NCFC President Responds to Decision to Revoke Approval of Dicamba Products

Dan Environment

dicamba
Tractor spraying soybean field at spring
By Fotokostic/Shutterstock

By C.J. Miller

Earlier this week, a federal judge with the U.S. District Court of Arizona has revoked the approval that allows the use of dicamba herbicide products on soybeans.

The judge’s decision immediately halts the use of over-the-top applications of Xtendimax® from Bayer, Engenia® from BASF, and Tavium® from Syngenta.

dicamba
Chuck Conner
President and CEO of the National Council of Farmer Cooperatives

“I suspect we are going to be encouraging all of the agriculture community—not just the soybean sector, but certainly the entire ag community—to band together here because this is a process we cannot allow to stand,” says Chuck Conner, President and CEO of the National Council of Farmer Cooperatives (NCFC). He has also served as USDA Secretary and Deputy Secretary during President George W. Bush’s administration. Conner is also a native of Benton County, Indiana.

The ruling by U.S. District Court judge David Bury says that the EPA violated the public input requirement from the Federal Insecticide, Fungicide and Rodenticide Act before giving its approval for the use of dicamba herbicides.

“This is a significant ruling and it’s part of the more fundamental problem we have had in the last decade where the courts have had just too much to say about the regulatory process of the government of the United States,” says Conner. “The courts have really sort of taken over from where the experts are.”

Conner says the timing of the judge decision is most problematic.

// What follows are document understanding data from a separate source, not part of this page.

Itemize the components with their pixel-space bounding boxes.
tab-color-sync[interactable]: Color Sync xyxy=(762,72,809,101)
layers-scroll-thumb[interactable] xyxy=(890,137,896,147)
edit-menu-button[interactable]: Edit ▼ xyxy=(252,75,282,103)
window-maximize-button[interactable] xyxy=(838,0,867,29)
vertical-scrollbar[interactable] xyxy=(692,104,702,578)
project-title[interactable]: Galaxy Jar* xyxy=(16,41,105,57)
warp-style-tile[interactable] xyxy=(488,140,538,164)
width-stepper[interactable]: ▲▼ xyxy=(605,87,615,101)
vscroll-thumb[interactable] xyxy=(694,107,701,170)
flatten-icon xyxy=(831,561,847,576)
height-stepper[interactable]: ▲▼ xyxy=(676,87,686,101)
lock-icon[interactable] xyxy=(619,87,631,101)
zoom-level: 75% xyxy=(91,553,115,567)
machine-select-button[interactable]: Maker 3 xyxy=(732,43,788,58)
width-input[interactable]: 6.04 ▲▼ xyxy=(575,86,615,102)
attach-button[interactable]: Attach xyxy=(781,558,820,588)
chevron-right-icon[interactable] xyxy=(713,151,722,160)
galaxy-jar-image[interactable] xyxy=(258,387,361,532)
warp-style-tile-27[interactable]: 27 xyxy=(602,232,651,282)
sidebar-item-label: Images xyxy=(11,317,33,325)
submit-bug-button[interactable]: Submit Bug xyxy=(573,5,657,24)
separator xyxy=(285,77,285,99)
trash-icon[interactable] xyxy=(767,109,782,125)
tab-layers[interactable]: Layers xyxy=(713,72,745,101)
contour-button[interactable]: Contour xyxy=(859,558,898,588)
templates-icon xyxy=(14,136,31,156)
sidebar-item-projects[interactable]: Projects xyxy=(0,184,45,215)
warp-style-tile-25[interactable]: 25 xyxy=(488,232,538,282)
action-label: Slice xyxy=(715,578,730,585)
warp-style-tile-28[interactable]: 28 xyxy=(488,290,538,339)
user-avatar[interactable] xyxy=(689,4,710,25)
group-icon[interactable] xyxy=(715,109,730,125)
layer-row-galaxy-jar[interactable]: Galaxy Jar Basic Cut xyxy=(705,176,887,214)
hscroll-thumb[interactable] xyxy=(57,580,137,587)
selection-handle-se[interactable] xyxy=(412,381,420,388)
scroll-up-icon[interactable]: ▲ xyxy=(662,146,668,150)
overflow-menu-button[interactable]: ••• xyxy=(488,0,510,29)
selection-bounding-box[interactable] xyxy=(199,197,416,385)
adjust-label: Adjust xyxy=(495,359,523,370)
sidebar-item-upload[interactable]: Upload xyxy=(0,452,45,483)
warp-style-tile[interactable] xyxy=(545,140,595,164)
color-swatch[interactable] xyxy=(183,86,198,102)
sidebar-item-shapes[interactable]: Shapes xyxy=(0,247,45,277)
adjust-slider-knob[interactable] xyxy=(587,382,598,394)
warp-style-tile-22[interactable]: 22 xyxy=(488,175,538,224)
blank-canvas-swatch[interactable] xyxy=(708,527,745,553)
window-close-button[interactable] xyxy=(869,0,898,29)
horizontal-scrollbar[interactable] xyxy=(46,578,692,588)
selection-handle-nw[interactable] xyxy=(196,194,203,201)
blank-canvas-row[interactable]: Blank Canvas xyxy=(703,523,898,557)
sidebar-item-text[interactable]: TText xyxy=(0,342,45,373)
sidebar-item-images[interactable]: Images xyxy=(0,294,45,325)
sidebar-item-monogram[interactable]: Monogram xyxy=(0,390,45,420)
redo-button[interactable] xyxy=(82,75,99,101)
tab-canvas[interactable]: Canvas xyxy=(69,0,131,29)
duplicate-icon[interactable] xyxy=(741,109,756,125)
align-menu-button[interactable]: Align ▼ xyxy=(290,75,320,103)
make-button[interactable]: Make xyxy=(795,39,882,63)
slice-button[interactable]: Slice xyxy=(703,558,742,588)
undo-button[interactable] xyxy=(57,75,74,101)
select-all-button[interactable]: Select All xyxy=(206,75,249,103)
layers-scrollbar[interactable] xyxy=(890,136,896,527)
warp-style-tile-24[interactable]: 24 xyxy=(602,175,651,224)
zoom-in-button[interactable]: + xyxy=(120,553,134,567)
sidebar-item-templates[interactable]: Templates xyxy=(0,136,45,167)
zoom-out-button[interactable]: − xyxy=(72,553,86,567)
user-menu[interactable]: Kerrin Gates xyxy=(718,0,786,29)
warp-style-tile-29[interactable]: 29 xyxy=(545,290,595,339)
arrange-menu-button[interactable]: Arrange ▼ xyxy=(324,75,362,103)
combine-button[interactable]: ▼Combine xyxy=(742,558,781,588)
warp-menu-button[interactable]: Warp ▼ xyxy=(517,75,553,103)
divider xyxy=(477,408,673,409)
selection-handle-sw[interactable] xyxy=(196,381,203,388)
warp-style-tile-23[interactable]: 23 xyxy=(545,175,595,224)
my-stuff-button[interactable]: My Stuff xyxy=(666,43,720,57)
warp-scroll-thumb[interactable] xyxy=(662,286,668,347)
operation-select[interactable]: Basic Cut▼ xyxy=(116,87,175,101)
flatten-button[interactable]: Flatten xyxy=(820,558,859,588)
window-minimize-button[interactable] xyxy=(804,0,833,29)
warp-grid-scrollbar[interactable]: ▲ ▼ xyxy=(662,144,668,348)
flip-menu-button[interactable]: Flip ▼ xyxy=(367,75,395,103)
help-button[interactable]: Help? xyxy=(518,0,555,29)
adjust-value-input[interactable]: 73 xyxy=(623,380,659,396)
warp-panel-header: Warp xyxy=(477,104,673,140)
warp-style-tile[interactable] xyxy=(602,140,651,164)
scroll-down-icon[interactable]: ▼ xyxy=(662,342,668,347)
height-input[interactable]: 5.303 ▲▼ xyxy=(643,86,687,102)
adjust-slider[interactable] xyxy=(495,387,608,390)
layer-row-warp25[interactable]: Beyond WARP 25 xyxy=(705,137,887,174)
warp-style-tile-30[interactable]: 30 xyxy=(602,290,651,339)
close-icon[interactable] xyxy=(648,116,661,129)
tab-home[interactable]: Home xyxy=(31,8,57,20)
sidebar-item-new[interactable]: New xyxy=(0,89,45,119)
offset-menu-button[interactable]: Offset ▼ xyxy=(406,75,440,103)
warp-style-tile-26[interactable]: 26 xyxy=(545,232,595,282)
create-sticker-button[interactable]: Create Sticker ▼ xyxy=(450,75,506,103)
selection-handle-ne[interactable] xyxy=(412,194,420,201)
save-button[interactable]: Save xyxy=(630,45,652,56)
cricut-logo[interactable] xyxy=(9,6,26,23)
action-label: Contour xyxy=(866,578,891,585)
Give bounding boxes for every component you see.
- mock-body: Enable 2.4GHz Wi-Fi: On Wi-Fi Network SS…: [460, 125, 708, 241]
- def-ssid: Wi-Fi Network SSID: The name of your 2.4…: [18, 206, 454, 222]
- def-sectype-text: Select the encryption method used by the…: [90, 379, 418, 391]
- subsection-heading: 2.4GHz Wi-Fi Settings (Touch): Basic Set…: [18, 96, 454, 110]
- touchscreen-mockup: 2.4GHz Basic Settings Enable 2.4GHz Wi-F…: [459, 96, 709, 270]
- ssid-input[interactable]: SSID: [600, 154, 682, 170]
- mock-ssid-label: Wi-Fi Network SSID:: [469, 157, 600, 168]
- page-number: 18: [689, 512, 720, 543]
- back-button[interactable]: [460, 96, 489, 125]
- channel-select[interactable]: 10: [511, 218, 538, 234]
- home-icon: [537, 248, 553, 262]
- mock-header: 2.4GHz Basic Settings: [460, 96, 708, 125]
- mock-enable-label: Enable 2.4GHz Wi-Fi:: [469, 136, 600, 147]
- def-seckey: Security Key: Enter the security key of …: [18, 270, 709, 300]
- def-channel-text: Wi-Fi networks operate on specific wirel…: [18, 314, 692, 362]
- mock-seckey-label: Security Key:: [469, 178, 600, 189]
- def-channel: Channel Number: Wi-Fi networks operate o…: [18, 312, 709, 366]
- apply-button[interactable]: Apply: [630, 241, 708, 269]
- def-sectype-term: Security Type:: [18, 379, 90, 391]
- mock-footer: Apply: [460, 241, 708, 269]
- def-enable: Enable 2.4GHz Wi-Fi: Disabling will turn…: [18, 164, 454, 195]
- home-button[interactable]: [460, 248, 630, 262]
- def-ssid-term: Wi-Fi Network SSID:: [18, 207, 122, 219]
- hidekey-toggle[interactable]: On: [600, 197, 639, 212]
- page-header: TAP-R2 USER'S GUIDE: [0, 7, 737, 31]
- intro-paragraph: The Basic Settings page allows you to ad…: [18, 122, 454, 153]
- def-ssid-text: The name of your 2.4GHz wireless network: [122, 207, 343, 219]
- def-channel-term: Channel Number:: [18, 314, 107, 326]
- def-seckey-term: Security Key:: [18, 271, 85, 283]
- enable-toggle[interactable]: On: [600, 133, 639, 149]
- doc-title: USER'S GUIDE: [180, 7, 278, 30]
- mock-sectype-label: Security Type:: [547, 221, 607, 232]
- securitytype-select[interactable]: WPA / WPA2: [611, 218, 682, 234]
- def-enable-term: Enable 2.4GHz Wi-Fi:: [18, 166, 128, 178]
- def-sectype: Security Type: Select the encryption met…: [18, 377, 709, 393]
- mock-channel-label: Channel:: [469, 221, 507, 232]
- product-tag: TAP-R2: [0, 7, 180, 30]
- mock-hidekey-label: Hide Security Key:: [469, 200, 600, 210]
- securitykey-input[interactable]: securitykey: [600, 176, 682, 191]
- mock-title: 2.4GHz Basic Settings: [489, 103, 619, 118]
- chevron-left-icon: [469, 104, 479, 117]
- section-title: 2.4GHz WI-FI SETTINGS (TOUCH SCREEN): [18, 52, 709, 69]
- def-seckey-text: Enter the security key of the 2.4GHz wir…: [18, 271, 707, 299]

“I am just returning from a trip to Alabama with ag retailers down in that region, and planting season is upon them. They are ready to roll out the door using dicamba products that have been in their warehouses,” he says. “In addition to the cost of that inventory, now farmers may well have to find something else to use and it’s not clear what that product will be and what the cost will be.”

He adds that there may likely be a stay of the decision during the appeals process, which would still allow for use of dicamba herbicides. “That’s what we’re going to be encouraging. I know there is already a letter circulating among members of Congress to the Environmental Protection Agency encouraging the agency itself to seek that stay, which would have far more credibility if that were the case, so this fight is not over,” says Conner.